▶ [Required work]
Would you write out the listing verbatim and skip every picture in it?

▶ [Material for the task]
=== Section Start ===

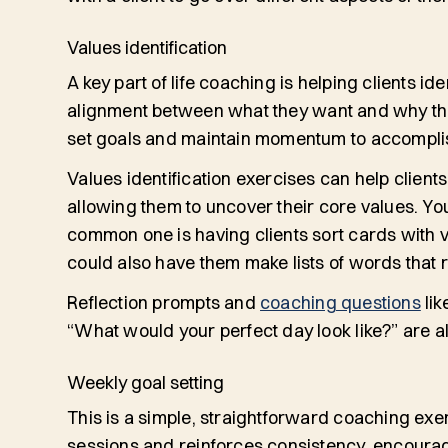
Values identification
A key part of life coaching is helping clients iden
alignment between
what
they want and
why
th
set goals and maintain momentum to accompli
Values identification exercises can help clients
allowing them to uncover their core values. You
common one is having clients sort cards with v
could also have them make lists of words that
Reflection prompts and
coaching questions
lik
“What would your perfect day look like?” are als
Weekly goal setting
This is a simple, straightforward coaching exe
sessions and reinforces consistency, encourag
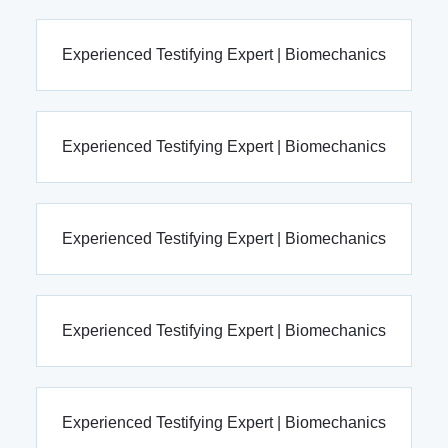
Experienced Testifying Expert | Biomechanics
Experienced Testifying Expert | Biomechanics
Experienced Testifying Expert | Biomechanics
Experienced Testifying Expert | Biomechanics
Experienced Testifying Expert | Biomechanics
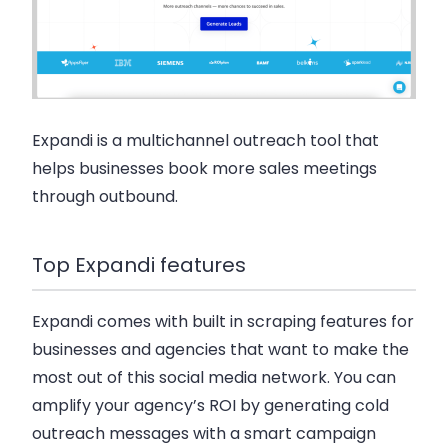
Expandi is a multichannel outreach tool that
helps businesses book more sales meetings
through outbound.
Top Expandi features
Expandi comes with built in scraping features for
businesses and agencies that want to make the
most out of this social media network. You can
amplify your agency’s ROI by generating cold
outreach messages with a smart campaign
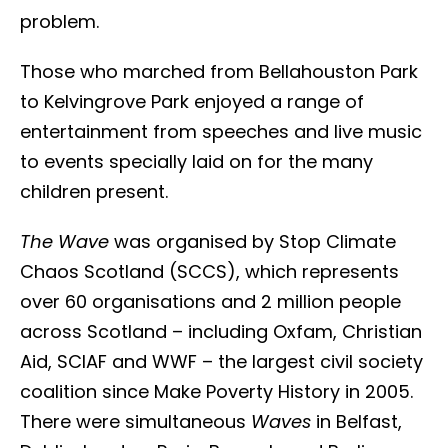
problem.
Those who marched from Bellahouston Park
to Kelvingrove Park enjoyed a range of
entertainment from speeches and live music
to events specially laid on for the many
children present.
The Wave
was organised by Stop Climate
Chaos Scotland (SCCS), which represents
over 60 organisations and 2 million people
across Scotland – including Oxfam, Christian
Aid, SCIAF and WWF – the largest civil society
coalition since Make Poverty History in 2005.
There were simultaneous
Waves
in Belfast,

=== Section End ===

▶ [Answer below]
Values identification
A key part of life coaching is helping clients iden
alignment between
what
they want and
why
th
set goals and maintain momentum to accompli
Values identification exercises can help clients
allowing them to uncover their core values. You
common one is having clients sort cards with v
could also have them make lists of words that
Reflection prompts and
coaching questions
lik
“What would your perfect day look like?” are als
Weekly goal setting
This is a simple, straightforward coaching exe
sessions and reinforces consistency, encourag
Experienced Testifying Expert | Biomechanics
Experienced Testifying Expert | Biomechanics
Experienced Testifying Expert | Biomechanics
Experienced Testifying Expert | Biomechanics
Experienced Testifying Expert | Biomechanics
Expandi is a multichannel outreach tool that
helps businesses book more sales meetings
through outbound.
Top Expandi features
Expandi comes with built in scraping features for
businesses and agencies that want to make the
most out of this social media network. You can
amplify your agency’s ROI by generating cold
outreach messages with a smart campaign
problem.
Those who marched from Bellahouston Park
to Kelvingrove Park enjoyed a range of
entertainment from speeches and live music
to events specially laid on for the many
children present.
The Wave
was organised by Stop Climate
Chaos Scotland (SCCS), which represents
over 60 organisations and 2 million people
across Scotland – including Oxfam, Christian
Aid, SCIAF and WWF – the largest civil society
coalition since Make Poverty History in 2005.
There were simultaneous
Waves
in Belfast,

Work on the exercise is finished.